DISCORDANCE AMONG PD-L1 ASSAYS SUGGESTS THEY ARE NOT INTERCHANGEABLE
PD1-07. Exploratory analytical harmonization of PD-L1 immunohistochemistry assays in advanced triple-negative breast cancer: A retrospective substudy of IMpassion130
Hope Rugo, MD, FASCO (UCSF Helen Diller Family Comprehensive Cancer Center, San Francisco, CA) discussed a comparison of three commonly-used PD-L1 immunohistochemistry assays: VENTANA SP142, Dako 22C3, and VENTANA SP263. Tissues from the IMpassion130 trial (n = 614 patients) comparing first-line atezolizumab + nab-paclitaxel to placebo + nab-paclitaxel were retrospectively analyzed using the three assays, as the SP142 assay was employed in the actual study and was able to select patients who may benefit from this regimen.
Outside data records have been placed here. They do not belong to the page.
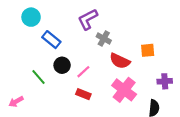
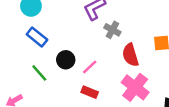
blue rectangle: (51, 40) -> (37, 37), moved
red semicircle: (120, 61) -> (130, 55), turned 48

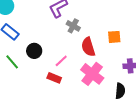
pink line: (90, 67) -> (61, 61), moved

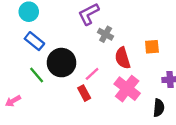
black circle: (34, 51) -> (62, 63), size x1.6
red rectangle: (54, 78) -> (84, 93), turned 40

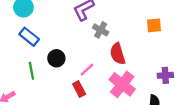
orange square: (152, 47) -> (154, 25), moved
black circle: (62, 63) -> (56, 58), size x0.6
green line: (37, 75) -> (31, 71), turned 30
The aim of the study was to define optimal cutoffs for the 22C3 and SP263 assays that maximize the overall percentage agreement (OPA) with the SP142 IC 1% cutoff used in the IMpassion130 study.
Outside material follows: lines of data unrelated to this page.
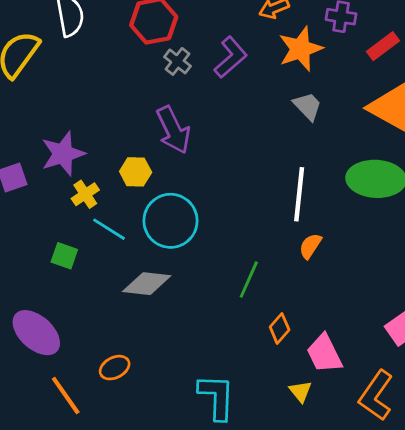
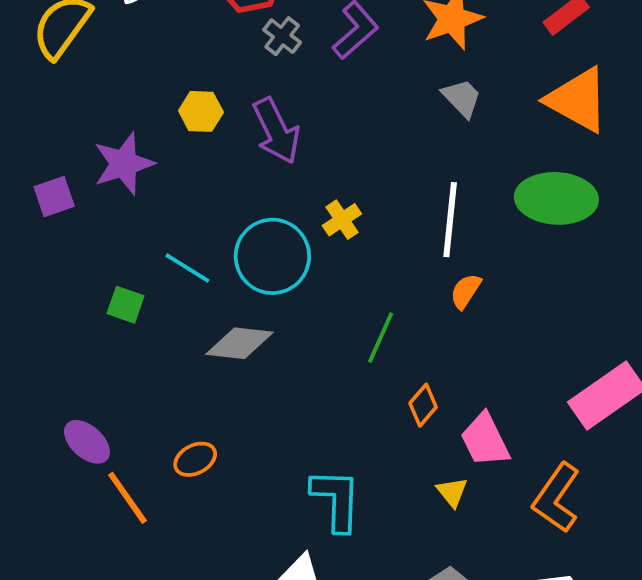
yellow hexagon: (136, 172) -> (201, 111), moved
yellow cross: (85, 194) -> (342, 220), moved
purple ellipse: (36, 333) -> (87, 442), moved, size x0.7

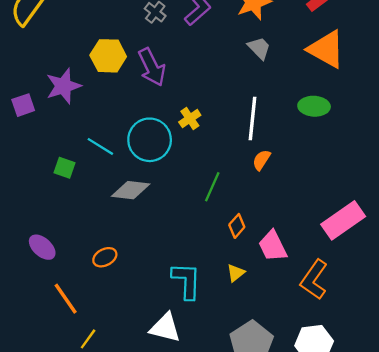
yellow hexagon: (201, 111) -> (108, 56), size x1.4
green ellipse: (556, 198) -> (314, 106), size x0.7
yellow triangle: (452, 492) -> (236, 273), moved, turned 30
orange line: (128, 498) -> (66, 299), moved

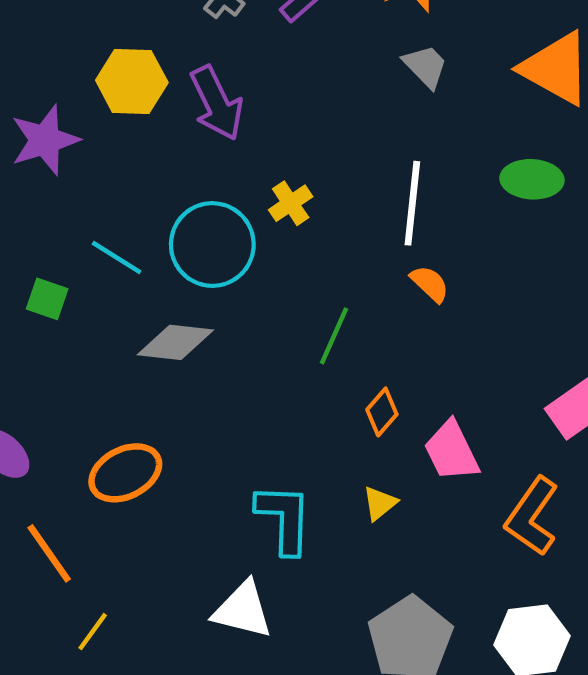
orange semicircle: (261, 160) -> (430, 284), turned 100
orange ellipse: (105, 257) -> (125, 473), size x1.5

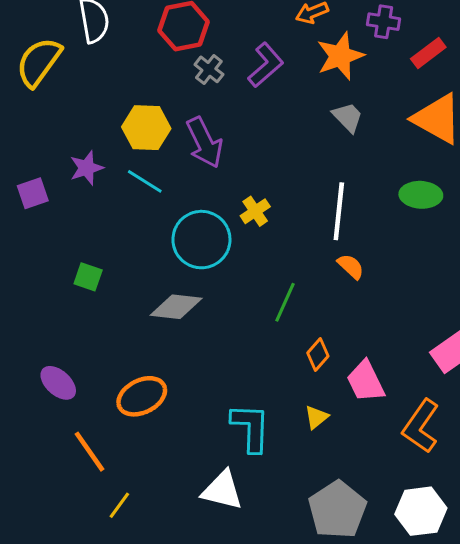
purple star: (45, 140) -> (87, 168), size x0.7
cyan line: (117, 258) -> (145, 181), moved

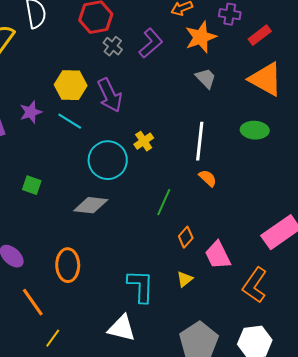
orange ellipse: (142, 396) -> (68, 265), turned -64

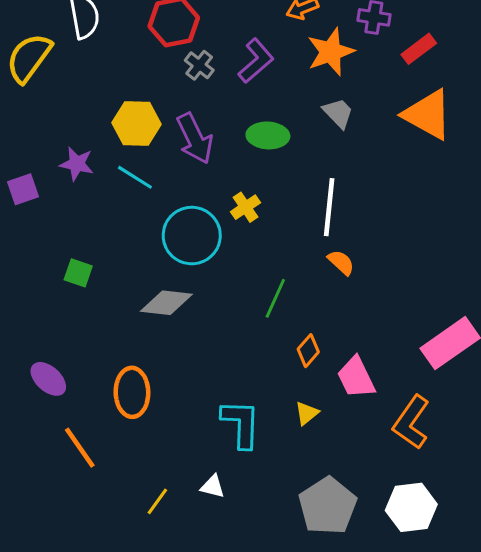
purple star: (31, 112) -> (77, 164), turned 30
green ellipse: (255, 130) -> (268, 135), moved
white triangle: (122, 328) -> (213, 486), size x0.6
yellow line: (53, 338) -> (157, 501), moved

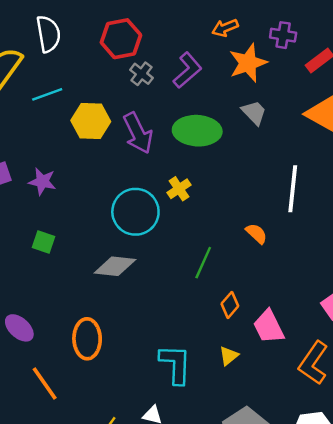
green ellipse: (268, 135) -> (197, 131), size x1.4
purple star: (77, 164) -> (42, 181), moved
cyan line: (135, 177) -> (47, 94), moved, turned -52
white line: (329, 207) -> (293, 189), moved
Across all biomarker-evaluable patients, the intraclass correlation indices between SP142 IC and 22C3 CPS or SP263 IC were 0.57 and 0.69, respectively. The highest OPA values (75%) with IC >= 1% in the SP142 assay could be obtained with non-standard cutoffs for the two additional assays: CPS 10 for 22C3 and IC 4% for SP263, compared to the standard values of CPS 1 and IC 1%. These alternative cutoffs also led to increases in the negative percentage agreement values, and decreases in the positive percentage agreement values as well, which indicates that the three assays may be measuring different cell populations. Using the model-derived cutoffs and the standard SP142 IC value, 36% of patients were SP142+/22C3+ and 34% were SP142+/SP263+. However, some discordance was also noted, as 10% of patients were SP142+/22C3-, 17% SP142-/22C3+, and 12% each were SP142+/SP263- or SP142-/SP263+. These cutoffs were, to widely varying degrees, only moderately able to distinguish responders from non-responders. This study therefore indicates that these three assays may measure different biology, and their interchangeability and differences should be further investigated.